■ Data for the task:
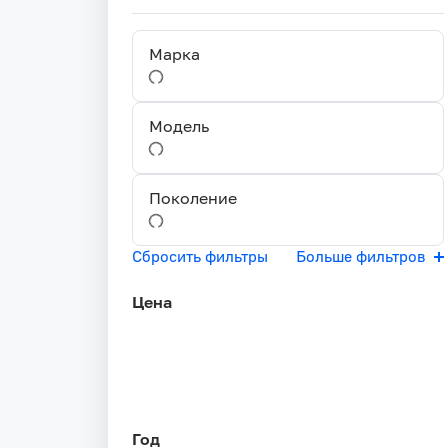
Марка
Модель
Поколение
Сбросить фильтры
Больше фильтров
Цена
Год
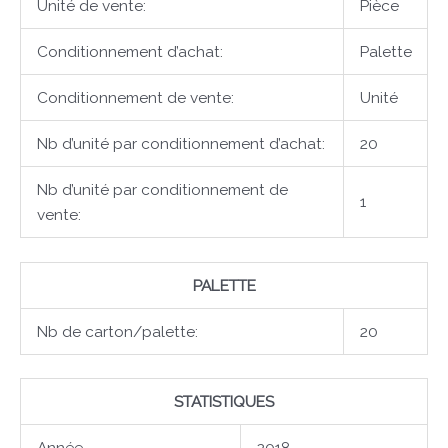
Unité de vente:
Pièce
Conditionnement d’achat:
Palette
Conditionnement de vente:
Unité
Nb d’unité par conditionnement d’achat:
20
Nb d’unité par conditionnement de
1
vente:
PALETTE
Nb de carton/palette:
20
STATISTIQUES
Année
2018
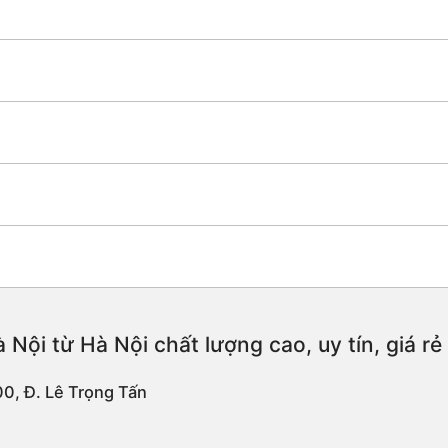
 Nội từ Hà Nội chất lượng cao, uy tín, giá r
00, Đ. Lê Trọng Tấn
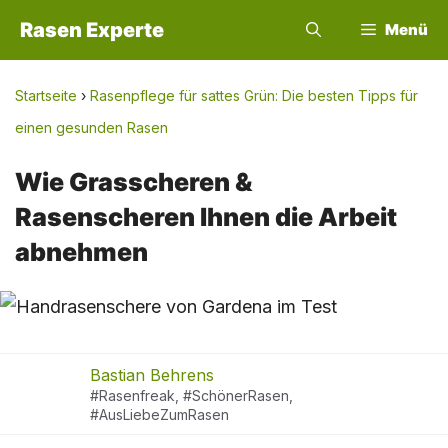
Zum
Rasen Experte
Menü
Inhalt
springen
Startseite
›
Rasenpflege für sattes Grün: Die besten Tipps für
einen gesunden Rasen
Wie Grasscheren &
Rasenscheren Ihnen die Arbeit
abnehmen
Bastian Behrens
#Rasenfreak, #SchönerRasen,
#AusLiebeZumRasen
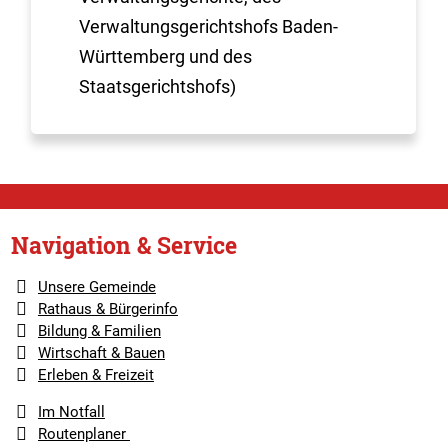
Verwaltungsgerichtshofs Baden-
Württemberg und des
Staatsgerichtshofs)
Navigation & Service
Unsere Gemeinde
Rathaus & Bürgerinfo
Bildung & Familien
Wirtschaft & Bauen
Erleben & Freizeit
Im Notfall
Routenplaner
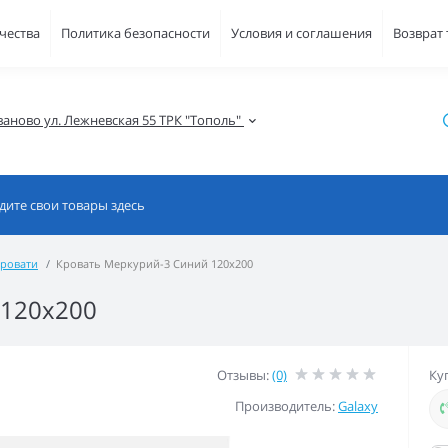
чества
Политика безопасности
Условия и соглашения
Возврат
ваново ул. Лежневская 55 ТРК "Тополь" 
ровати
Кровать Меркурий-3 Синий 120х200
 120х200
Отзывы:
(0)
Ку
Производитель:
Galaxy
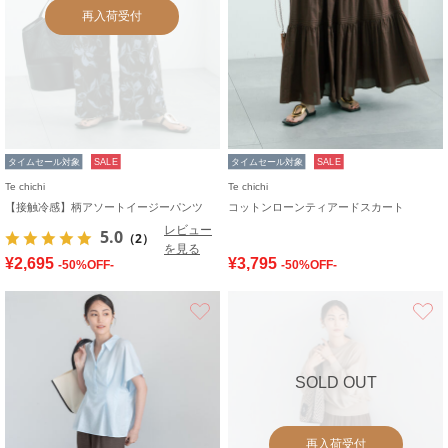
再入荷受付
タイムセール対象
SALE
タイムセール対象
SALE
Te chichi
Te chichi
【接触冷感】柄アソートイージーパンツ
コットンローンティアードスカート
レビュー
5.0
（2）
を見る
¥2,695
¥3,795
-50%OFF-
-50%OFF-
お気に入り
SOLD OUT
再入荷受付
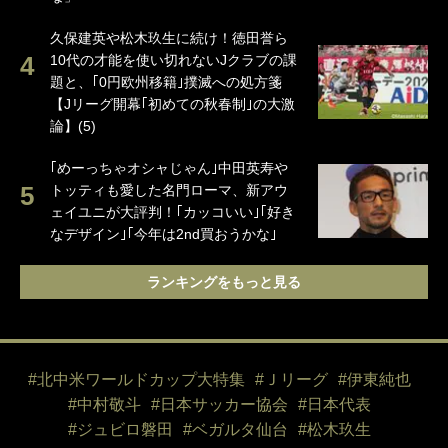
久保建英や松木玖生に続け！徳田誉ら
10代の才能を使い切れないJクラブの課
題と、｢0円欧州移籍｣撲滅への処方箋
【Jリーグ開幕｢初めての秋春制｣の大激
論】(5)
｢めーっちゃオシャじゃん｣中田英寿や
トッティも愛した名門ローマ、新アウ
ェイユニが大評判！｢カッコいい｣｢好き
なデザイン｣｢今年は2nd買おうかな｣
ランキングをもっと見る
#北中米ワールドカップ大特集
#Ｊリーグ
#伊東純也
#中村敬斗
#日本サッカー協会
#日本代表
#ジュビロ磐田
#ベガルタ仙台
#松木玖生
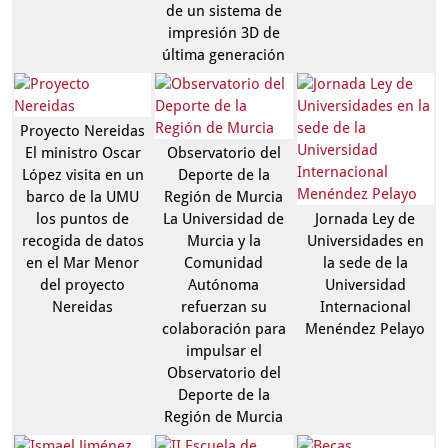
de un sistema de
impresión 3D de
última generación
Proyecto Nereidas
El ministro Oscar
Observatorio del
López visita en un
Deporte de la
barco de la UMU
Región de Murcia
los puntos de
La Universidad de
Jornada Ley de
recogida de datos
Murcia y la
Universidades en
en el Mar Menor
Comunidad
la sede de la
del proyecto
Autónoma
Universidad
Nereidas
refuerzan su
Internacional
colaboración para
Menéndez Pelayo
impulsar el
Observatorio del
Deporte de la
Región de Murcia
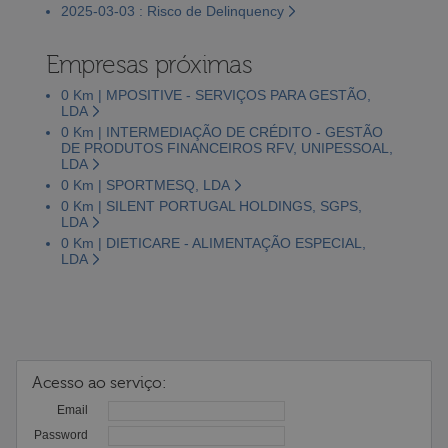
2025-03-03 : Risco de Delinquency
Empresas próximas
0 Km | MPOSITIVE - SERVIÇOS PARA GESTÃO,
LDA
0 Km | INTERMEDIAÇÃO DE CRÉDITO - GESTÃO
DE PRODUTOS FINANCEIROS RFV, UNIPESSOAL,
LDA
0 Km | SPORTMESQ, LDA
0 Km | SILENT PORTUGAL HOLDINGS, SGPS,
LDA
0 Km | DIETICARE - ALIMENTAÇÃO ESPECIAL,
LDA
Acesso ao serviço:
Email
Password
--
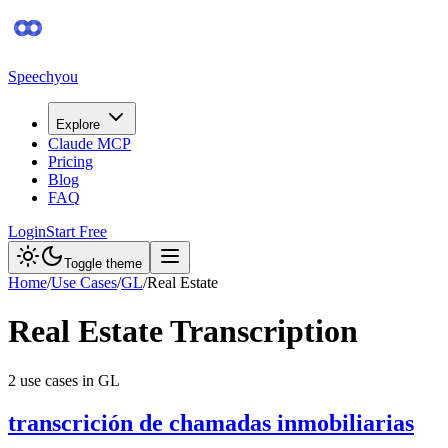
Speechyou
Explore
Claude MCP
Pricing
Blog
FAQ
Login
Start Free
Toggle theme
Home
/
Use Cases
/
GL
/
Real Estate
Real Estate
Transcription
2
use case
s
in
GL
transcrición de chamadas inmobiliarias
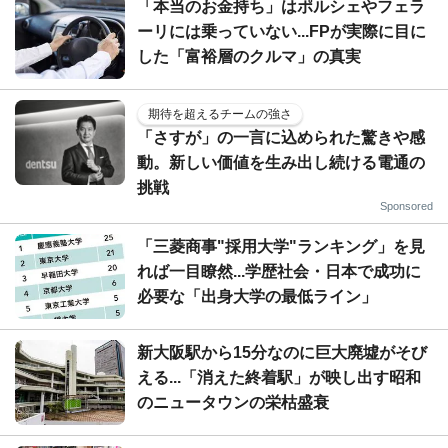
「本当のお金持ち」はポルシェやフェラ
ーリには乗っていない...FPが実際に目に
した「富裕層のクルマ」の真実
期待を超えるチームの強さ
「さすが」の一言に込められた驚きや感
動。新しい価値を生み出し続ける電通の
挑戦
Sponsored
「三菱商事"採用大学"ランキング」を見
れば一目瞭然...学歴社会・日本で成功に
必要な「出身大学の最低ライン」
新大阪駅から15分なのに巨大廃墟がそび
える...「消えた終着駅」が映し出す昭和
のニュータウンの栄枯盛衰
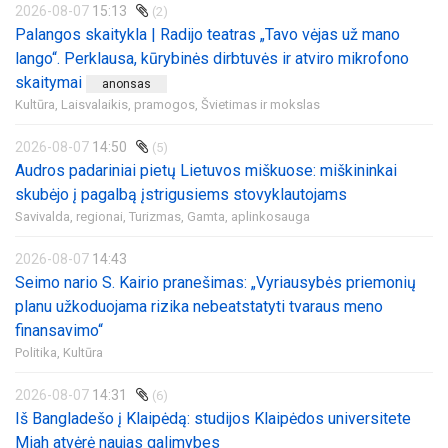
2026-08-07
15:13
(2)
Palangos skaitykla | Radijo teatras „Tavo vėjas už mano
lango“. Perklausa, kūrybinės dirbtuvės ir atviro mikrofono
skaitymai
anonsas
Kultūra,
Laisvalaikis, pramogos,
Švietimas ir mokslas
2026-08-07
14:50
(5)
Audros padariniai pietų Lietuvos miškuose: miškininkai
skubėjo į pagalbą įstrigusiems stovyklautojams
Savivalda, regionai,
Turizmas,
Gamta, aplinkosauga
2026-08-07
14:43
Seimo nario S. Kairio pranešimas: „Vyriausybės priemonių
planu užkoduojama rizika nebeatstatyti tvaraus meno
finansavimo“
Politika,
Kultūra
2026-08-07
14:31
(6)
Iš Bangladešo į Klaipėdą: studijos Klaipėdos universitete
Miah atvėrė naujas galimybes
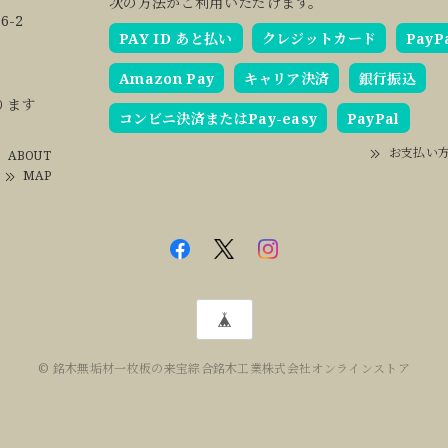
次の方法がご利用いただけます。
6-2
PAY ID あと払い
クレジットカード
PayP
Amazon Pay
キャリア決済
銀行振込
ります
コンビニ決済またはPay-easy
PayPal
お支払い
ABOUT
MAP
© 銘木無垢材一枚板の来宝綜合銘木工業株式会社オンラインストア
==
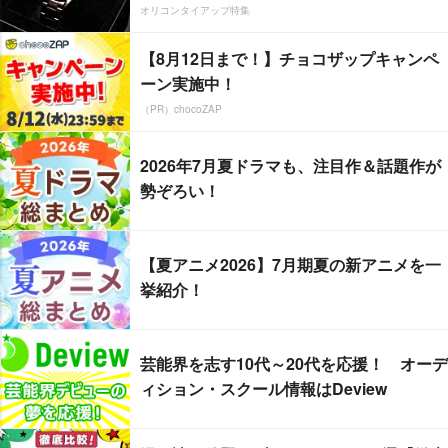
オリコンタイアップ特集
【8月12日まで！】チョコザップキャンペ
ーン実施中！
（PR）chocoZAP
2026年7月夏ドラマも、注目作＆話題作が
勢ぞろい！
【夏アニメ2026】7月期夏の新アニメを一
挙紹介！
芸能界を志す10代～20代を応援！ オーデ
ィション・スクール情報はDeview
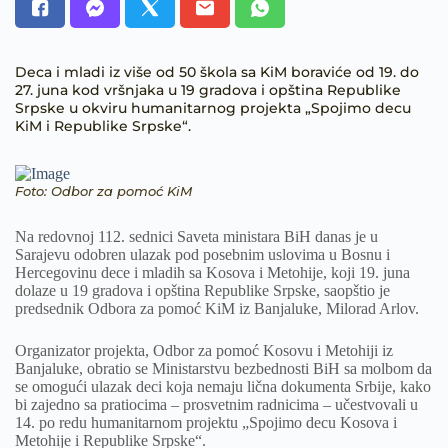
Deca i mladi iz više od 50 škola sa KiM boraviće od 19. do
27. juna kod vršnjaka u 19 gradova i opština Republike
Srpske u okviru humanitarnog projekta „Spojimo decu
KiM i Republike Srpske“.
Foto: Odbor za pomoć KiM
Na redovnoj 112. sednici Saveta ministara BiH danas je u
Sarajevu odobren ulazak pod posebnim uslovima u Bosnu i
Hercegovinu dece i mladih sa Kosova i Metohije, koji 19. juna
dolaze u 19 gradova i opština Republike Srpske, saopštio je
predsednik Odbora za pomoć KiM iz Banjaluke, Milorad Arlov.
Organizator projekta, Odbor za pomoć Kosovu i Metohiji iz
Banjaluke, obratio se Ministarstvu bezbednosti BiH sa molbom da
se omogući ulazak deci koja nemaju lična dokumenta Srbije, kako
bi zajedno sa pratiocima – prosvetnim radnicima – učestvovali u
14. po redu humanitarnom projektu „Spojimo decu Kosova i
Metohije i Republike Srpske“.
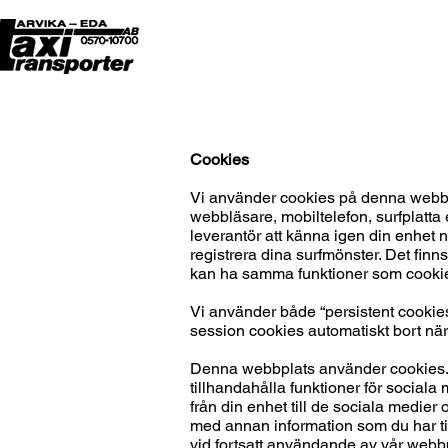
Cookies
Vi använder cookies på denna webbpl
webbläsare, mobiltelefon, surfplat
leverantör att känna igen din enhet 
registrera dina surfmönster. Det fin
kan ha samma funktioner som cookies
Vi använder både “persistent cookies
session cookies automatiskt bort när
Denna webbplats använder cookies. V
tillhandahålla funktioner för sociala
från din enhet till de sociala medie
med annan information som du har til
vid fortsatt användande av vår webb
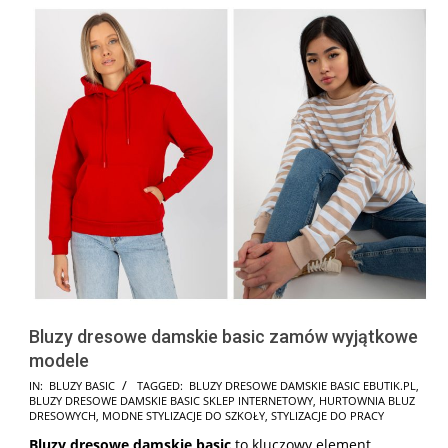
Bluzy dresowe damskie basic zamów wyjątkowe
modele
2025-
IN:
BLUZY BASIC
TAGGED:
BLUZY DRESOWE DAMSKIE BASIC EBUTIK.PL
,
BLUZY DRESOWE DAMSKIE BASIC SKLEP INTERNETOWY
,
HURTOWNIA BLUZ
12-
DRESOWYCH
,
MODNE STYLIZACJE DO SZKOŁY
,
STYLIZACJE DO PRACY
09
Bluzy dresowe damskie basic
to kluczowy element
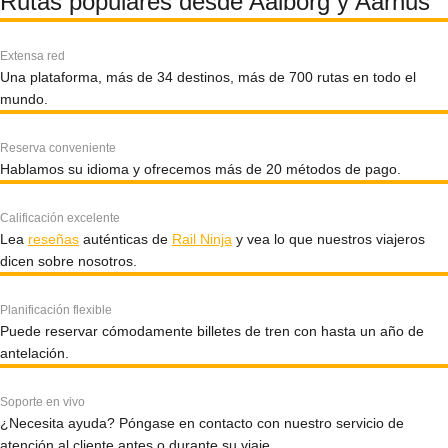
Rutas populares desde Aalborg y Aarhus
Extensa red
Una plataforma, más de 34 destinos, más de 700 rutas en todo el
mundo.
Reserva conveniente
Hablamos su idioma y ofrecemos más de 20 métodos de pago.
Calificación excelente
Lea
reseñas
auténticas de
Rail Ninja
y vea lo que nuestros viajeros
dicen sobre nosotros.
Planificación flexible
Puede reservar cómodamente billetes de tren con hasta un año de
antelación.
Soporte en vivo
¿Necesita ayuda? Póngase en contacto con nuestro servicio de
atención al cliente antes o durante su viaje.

■ Exercise aim: Copy, exactly and only, the lines above that begin with the one containing "Hablamos su idioma" and finish with the one containing "atención al cliente antes o durante su viaje.".

■ Answer for this exercise:
Hablamos su idioma y ofrecemos más de 20 métodos de pago.
Calificación excelente
Lea
reseñas
auténticas de
Rail Ninja
y vea lo que nuestros viajeros
dicen sobre nosotros.
Planificación flexible
Puede reservar cómodamente billetes de tren con hasta un año de
antelación.
Soporte en vivo
¿Necesita ayuda? Póngase en contacto con nuestro servicio de
atención al cliente antes o durante su viaje.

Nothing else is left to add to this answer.